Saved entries
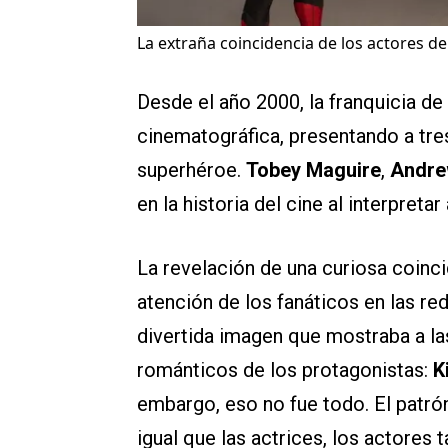
La extraña coincidencia de los actores d
Desde el año 2000, la franquicia de
cinematográfica, presentando a tres
superhéroe.
Tobey Maguire
,
Andre
en la historia del cine al interpretar
La revelación de una curiosa coinci
atención de los fanáticos en las r
divertida imagen que mostraba a las
románticos de los protagonistas:
K
embargo, eso no fue todo. El patró
igual que las actrices, los actores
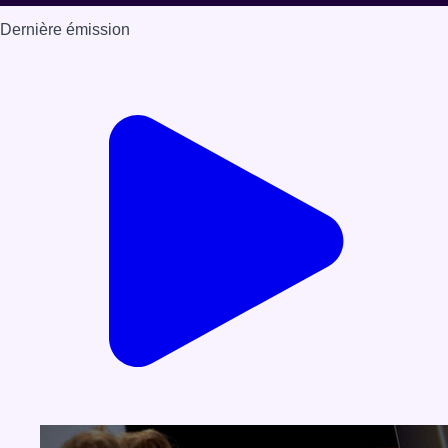
Dernière émission
Voir nos dernières émissions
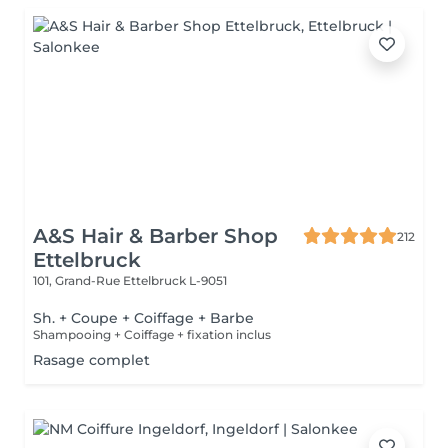
A&S Hair & Barber Shop
212
Ettelbruck
101, Grand-Rue
Ettelbruck L-9051
Sh. + Coupe + Coiffage + Barbe
Shampooing + Coiffage + fixation inclus
Rasage complet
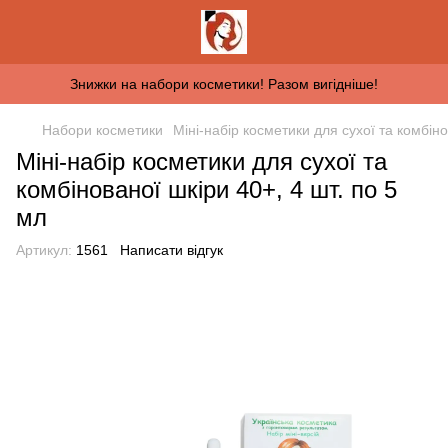
Знижки на набори косметики! Разом вигідніше!
Набори косметики
Міні-набір косметики для сухої та комбіно
Міні-набір косметики для сухої та
комбінованої шкіри 40+, 4 шт. по 5
мл
Артикул:
1561
Написати відгук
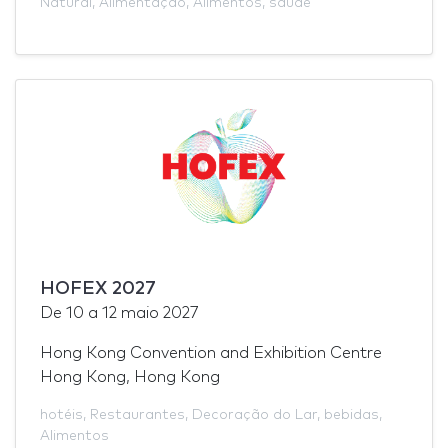
Natural
,
Alimentação
,
Alimentos
,
saúde
HOFEX 2027
De
10
a
12 maio 2027
Hong Kong Convention and Exhibition Centre
Hong Kong, Hong Kong
hotéis
,
Restaurantes
,
Decoração do Lar
,
bebidas
,
Alimentos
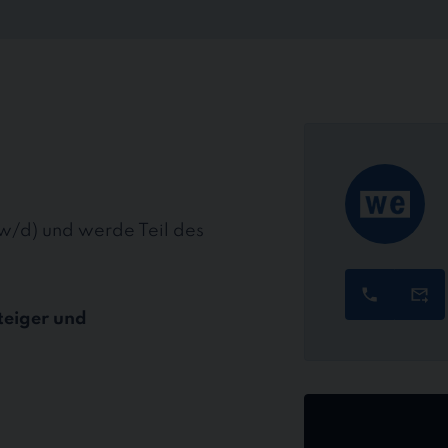
/w/d) und werde Teil des
teiger und
Jetzt
online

## Exercise
The records above are to be quoted exactly, with all pictures left out.

## Written solution
La extraña coincidencia de los actores d
Desde el año 2000, la franquicia de
cinematográfica, presentando a tres
superhéroe.
Tobey Maguire
,
Andre
en la historia del cine al interpretar
La revelación de una curiosa coinci
atención de los fanáticos en las r
divertida imagen que mostraba a las
románticos de los protagonistas:
K
embargo, eso no fue todo. El patró
igual que las actrices, los actores
Dernière émission
Voir nos dernières émissions
A&S Hair & Barber Shop
212
Ettelbruck
101, Grand-Rue
Ettelbruck L-9051
Sh. + Coupe + Coiffage + Barbe
Shampooing + Coiffage + fixation inclus
Rasage complet
Знижки на набори косметики! Разом вигідніше!
Набори косметики
Міні-набір косметики для сухої та комбіно
Міні-набір косметики для сухої та
комбінованої шкіри 40+, 4 шт. по 5
мл
Артикул:
1561
Написати відгук
Natural
,
Alimentação
,
Alimentos
,
saúde
HOFEX 2027
De
10
a
12 maio 2027
Hong Kong Convention and Exhibition Centre
Hong Kong, Hong Kong
hotéis
,
Restaurantes
,
Decoração do Lar
,
bebidas
,
Alimentos
/w/d) und werde Teil des
teiger und
Jetzt
online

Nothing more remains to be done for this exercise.